A lot has happened since then, including the first round of voting on Sunday, June 30th, which delivered the predicted but nonetheless shocking win for the far-right Rassemblement National.
Now we are looking ahead to the second round of voting on Sunday which will deliver the final verdict.
There seems little doubt among the (usually very accurate) French pollsters that RN will become the biggest party in the parliament – the only question is whether they will get enough seats to form an absolute majority.
Listen to the team from The Local discuss the election latest on the Talking France podcast – download here or listen on the link below
Three’s a crowd
It’s all been about triangulaires this week, so at least we have learned a new French word.
In a political context, triangulaire means a three-person contest in July 7th’s second round of voting.
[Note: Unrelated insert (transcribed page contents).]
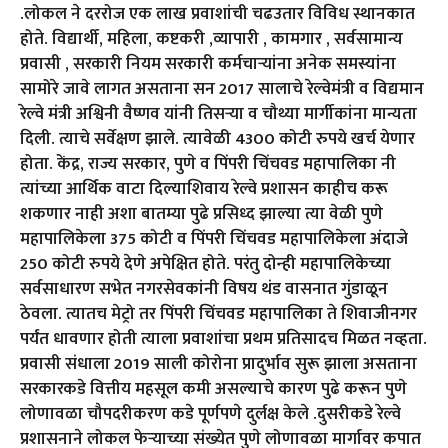
.लोकल ने दररोज एक लाख प्रवाशांची चढउतार विविध स्थानकात
होते. विद्यार्थी, महिला, कष्टकरी ,व्यापारी , कामगार , सर्वसामान्य
प्रवासी , सरकारी नियम सरकारी कर्मचाऱ्यांना अनेक समस्यांना
सामोरे जावे लागत असताना सन 2017 सालाचे रेल्वेमंत्री व विद्यमान
रेल्वे मंत्री अश्विनी वैष्णव यांनी तिसऱ्या व चौथ्या मार्गीकांना मान्यता
दिली. त्याचे सर्वेक्षण झाले. त्यावेळी 4300 कोटी रुपये खर्च येणार
होता. केंद्र, राज्य सरकार, पुणे व पिंपरी चिंचवड महापालिका नी
त्यांच्या आर्थिक वाटा दिल्याशिवाय रेल्वे प्रशासन काहीच करू
शकणार नाही अशा बातम्या पुढे प्रसिध्द झाल्या त्या वेळी पुणे
महापालिकेला 375 कोटी व पिंपरी चिंचवड महापालिकेला अंदाजे
250 कोटी रुपये देणे अपेक्षित होते. परंतु दोन्ही महापालिकेच्या
सर्वसाधारण सभेत नगरसेवकांनी विषय थंड वासनात गुंडाळून
ठेवला. त्यातच मेट्रो तर पिंपरी चिंचवड महापालिका ते शिवाजीनगर
पर्यंत धावणार होती त्याला प्रवाशांचा प्रथम प्रतिसादच मिळत नव्हता.
प्रवासी संधाला 2019 साली कोरोना प्रादुर्भाव सुरू झाला असताना
सरकारकडे वित्तीय महसूल कमी असल्याचे कारण पुढे करून पुणे
लोणावळा चौपदरीकरण कडे पूर्णपणे दुर्लक्ष केले .दुसरीकडे रेल्वे
प्रशासनाने लोकल फेऱ्याच्या संख्येत पुणे लोणावळा मार्गावर कपात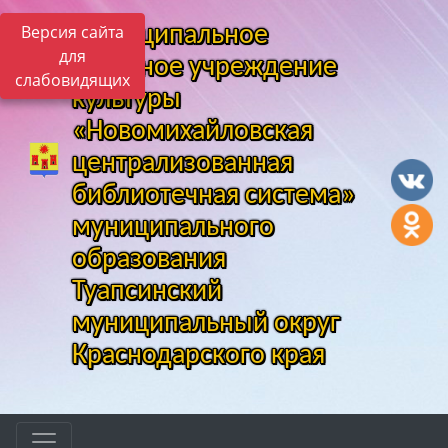
Версия сайта
Муниципальное
для
казенное учреждение
слабовидящих
культуры
«Новомихайловская
централизованная
библиотечная система»
муниципального
образования
Туапсинский
муниципальный округ
Краснодарского края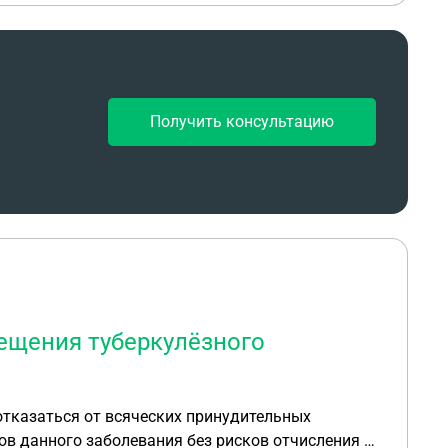
Получить консультацию
ещения туберкулёзного
 отказаться от всяческих принудительных
в данного заболевания без рисков отчисления из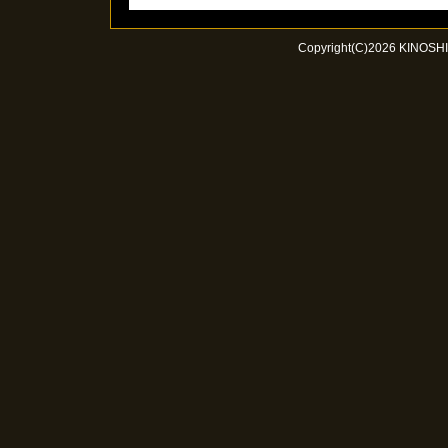
Copyright(C)2026 KINOSHIT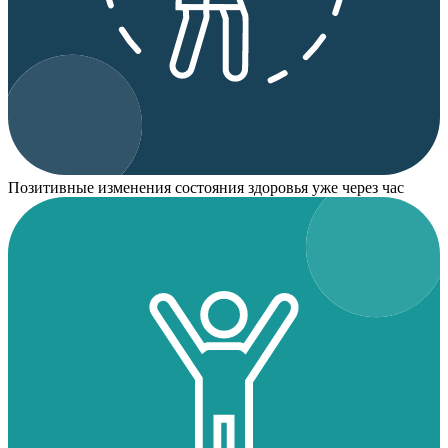
Позитивные изменения состояния здоровья уже через час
In previous elections there have just been a handful of these (in the 2022 parliamentary elections there were eight three-person run-offs, almost all the rest were two-person or duels), which is why they have not loomed large in election discussions before.
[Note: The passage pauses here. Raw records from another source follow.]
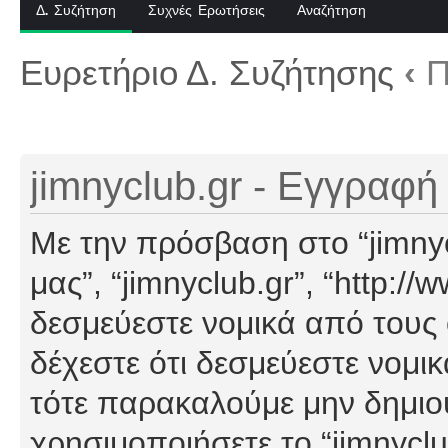
Δ. Συζήτηση
Συχνές Ερωτήσεις
Αναζήτηση
Ευρετήριο Δ. Συζήτησης
‹
Π
jimnyclub.gr - Εγγραφή
Με την πρόσβαση στο “jimnyclu
μας”, “jimnyclub.gr”, “http://
δεσμεύεστε νομικά από τους
δέχεστε ότι δεσμεύεστε νομι
τότε παρακαλούμε μην δημιο
χρησιμοποιήσετε το “jimnyclu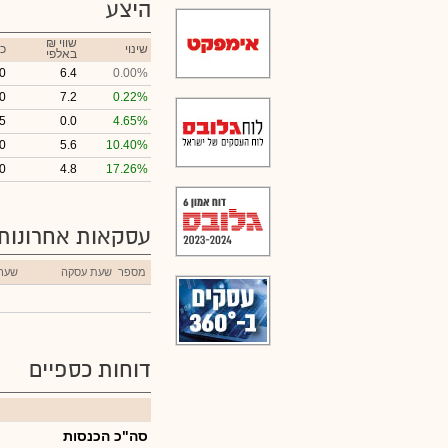
היצע
₪ שווי
שינוי
כ
באלפי
0
6.4
0.00%
0
7.2
0.22%
5
0.0
4.65%
0
5.6
10.40%
0
4.8
17.26%
עסקאות אחרונות
מספר
שעת עסקה
שער
דוחות כספיים
סה"כ הכנסות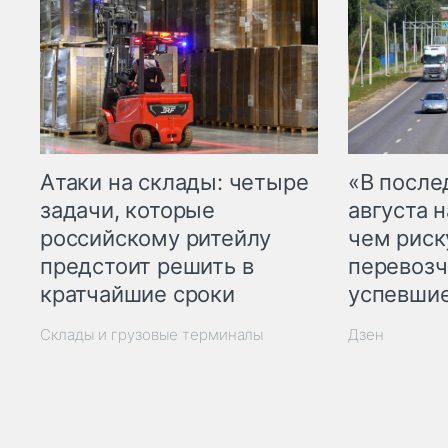
Атаки на склады: четыре
«В посл
задачи, которые
августа н
российскому ритейлу
чем рис
предстоит решить в
перевозч
кратчайшие сроки
успевшие
Склады и грузовые терминалы
Дзен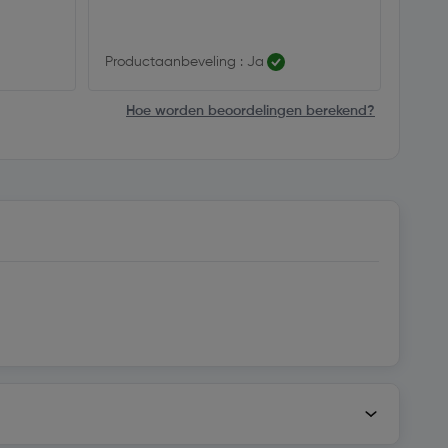
Productaanbeveling : Ja
Produ
Hoe worden beoordelingen berekend?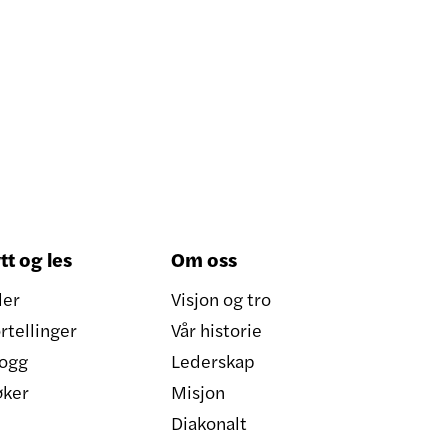
tt og les
Om oss
ler
Visjon og tro
rtellinger
Vår historie
ogg
Lederskap
øker
Misjon
Diakonalt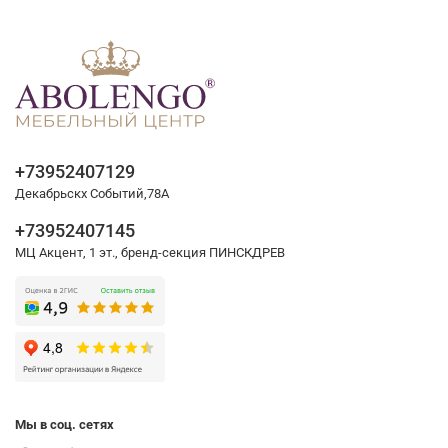
+73952407129
Декабрьскх Событий,78А
+73952407145
МЦ Акцент, 1 эт., бренд-секция ПИНСКДРЕВ
Мы в соц. сетях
In these elections though, the high turnout combined with a lack of candidates from smaller parties (due to the last-minute announcement) produced an unusually high number of triangulaires – more than 300 in fact.
It quickly became apparent that the most effective way to block the rise of the far-right would be for the third-placed centrist or left candidates in a three-way race to withdraw in order to avoid splitting the anti- far right vote.
So a no brainer, right?
Unfortunately not. Although more than 200 candidates ultimately did withdraw in order to faire un barrage (create a roadblock) for the far-right, others did not and the centrist leaders in particular seemed to find it difficult to simply say that everything possible should be done to counter the rise of the far-right.
Former prime minister Edouard Philippe, centrist leader François Bayrou and Macron’s finance minister Bruno Le Maire were reportedly among the most reluctant to faire le barrage.
Many of the candidates who did withdraw said: “Nous pouvons nous remettre d’une défaite, mais pas d’un déshonneur” (we can recover from defeat, but not dishonour), illustrating how this election has gone gone way beyond the normal political to-and-fro.
Paris v France
One thing this election has underscored is the difference between Paris and much of the rest of France – Rassemblement National has extremely weak support in the capital and its suburbs and many of the election maps show Paris as an island of red among the RN blue.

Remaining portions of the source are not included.